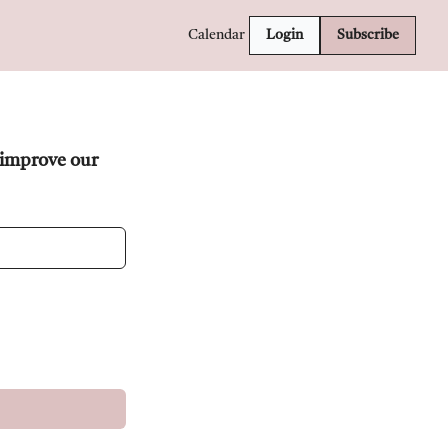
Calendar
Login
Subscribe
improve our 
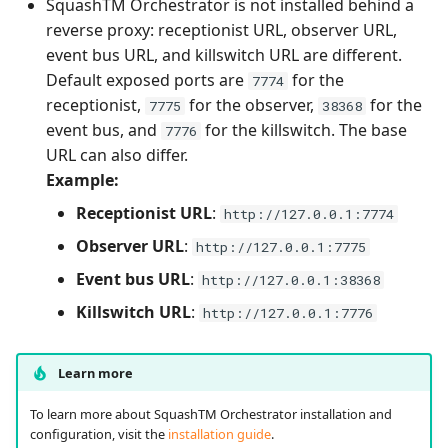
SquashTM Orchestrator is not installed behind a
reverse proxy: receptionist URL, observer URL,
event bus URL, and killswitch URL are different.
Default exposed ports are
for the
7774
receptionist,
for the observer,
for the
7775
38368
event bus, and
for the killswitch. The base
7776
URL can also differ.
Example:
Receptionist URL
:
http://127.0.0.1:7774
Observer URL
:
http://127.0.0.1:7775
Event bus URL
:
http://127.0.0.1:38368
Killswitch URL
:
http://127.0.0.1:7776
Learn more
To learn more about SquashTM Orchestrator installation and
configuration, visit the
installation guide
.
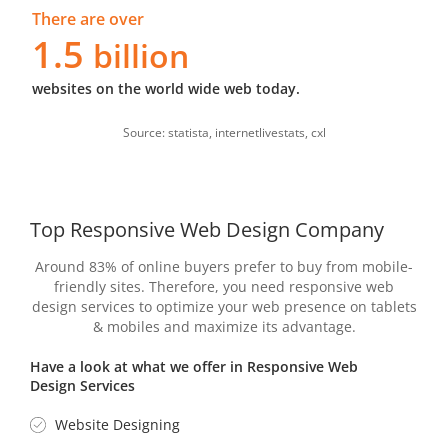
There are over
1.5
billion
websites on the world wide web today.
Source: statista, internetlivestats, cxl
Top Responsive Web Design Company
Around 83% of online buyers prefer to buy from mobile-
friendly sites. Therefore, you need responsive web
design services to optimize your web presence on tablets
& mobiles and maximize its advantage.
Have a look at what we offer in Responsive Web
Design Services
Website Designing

Exercise requirements:
Copy each line of the material where "Orchestrator" is found.

Answer section:
SquashTM Orchestrator is not installed behind a
To learn more about SquashTM Orchestrator installation and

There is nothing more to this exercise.